There are moments in our lives that catapult us to another level, and when we look back on those moments, we see the significance they played in the path that we chose.
When I was 12 years old, one of the biggest moments in my life started at Parkdale... an inner city Elementary and Junior High School in Edmonton.
If I close my eyes, I can remember the first day. I had recently moved from a more upscale neighbourhood on the south side but had spent the majority of my childhood in the inner city and looked forward to my return with both anxiety and anticipation.
I wondered if the first boy I had ever kissed when I was six years old would still be at Parkdale. He wasn't.
I wondered if anyone would remember me. They didn't.
But it was at Parkdale that I found the five friends who were instrumental in surviving junior high (and home life in general).
We celebrated birthdays and studied together. We shared dreams of going to university and travelling, we giggled about boys, and we kept each other protected from the lifestyles that any one of us could have easily slipped in to.

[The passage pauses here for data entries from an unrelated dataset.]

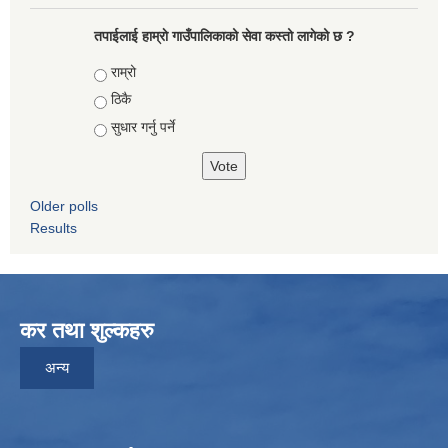
तपाईलाई हाम्राे गाउँपालिकाको सेवा कस्तो लागेको छ ?
Choices
राम्रो
ठिकै
सुधार गर्नु पर्ने
Older polls
Results
कर तथा शुल्कहरु
अन्य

Parkdale wasn't just a school for me, it was a safe haven from the bullshit that was happening at home. At school, I had my friends. And at that moment in my life, it seemed like they were all that I needed.
It happens sometimes. Friends come in and out of our lives,
The Phoenix, Parkdale's logo
Our friendships were based on a lot of things, mainly our love of movies and I remember seeing Stand By Me in the summer of Grade 8, and feeling like I was watching us up on that screen. Of course, I was Gordie, for no other reason than he grew up to be a writer which I was planning on doing.
By the end of that movie, when he talks about the friends he had when he was 12, I knew it was a foreshadow to my own life.
I never had any friends later on like the ones I had when I was twelve. Jesus, does anyone? Gordie LaChance, Stand By Me
The Girls (I took the picture)
We all went our separate ways in high school, and even though we tried to get together throughout the years, the last time we were all together was at that grad.
Walking through the halls of Parkdale reminded me of a moment in my life that I will never get back. The friendships I had there were the only things I had to cling to in an otherwise forgettable part of my life.
Yesterday, after 98 years of scholastic history, Parkdale's doors were closed forever.
Another building from my past is shut down but the moments I was at Parkdale led me to the path that I am on right now.
And for the record, I never did have any friends like the ones I had when I was 12.